- **Problem to solve**
Go through the entries below and count the lines where the word "Kopf" appears; give only the count.

- **Dataset excerpts**
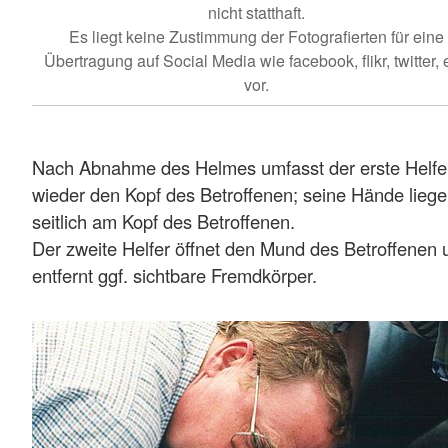
nicht statthaft.
Es liegt keine Zustimmung der Fotografierten für eine
Übertragung auf Social Media wie facebook, flikr, twitter, e
vor.
Nach Abnahme des Helmes umfasst der erste Helfe
wieder den Kopf des Betroffenen; seine Hände lieg
seitlich am Kopf des Betroffenen.
Der zweite Helfer öffnet den Mund des Betroffenen 
entfernt ggf. sichtbare Fremdkörper.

- **Task solution**
2